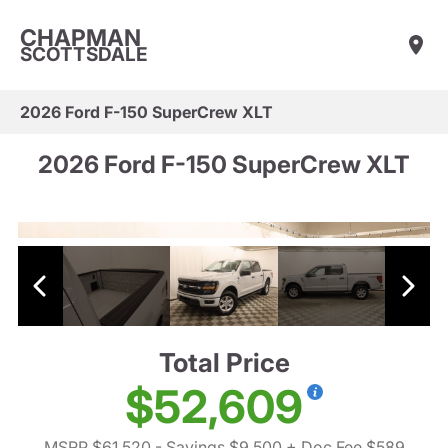
CHAPMAN
SCOTTSDALE
2026 Ford F-150 SuperCrew XLT
2026 Ford F-150 SuperCrew XLT
Total Price
$52,609
MSRP $61,520
- Savings $9,500
+ Doc Fee $589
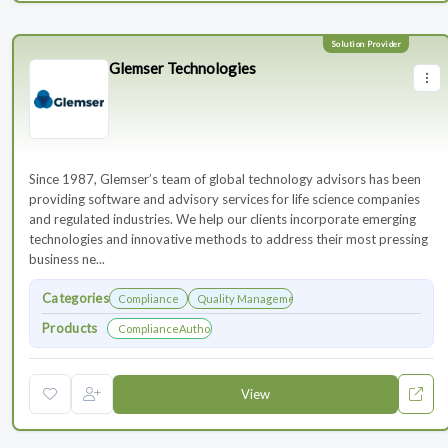
Glemser Technologies
Since 1987, Glemser’s team of global technology advisors has been
providing software and advisory services for life science companies
and regulated industries. We help our clients incorporate emerging
technologies and innovative methods to address their most pressing
business ne...
Categories
Compliance
Quality Management
Products
ComplianceAuthor® AI
View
· · ·
*AIM OF THE TASK*
From the first record to the last, restate everything exactly but omit the pictures.

*SOLUTION TO THE EXERCISE*
CHAPMAN
SCOTTSDALE
2026 Ford F-150 SuperCrew XLT
2026 Ford F-150 SuperCrew XLT
Total Price
$52,609
MSRP $61,520
- Savings $9,500
+ Doc Fee $589
Glemser Technologies
Since 1987, Glemser’s team of global technology advisors has been
providing software and advisory services for life science companies
and regulated industries. We help our clients incorporate emerging
technologies and innovative methods to address their most pressing
business ne...
Categories
Compliance
Quality Management
Products
ComplianceAuthor® AI
View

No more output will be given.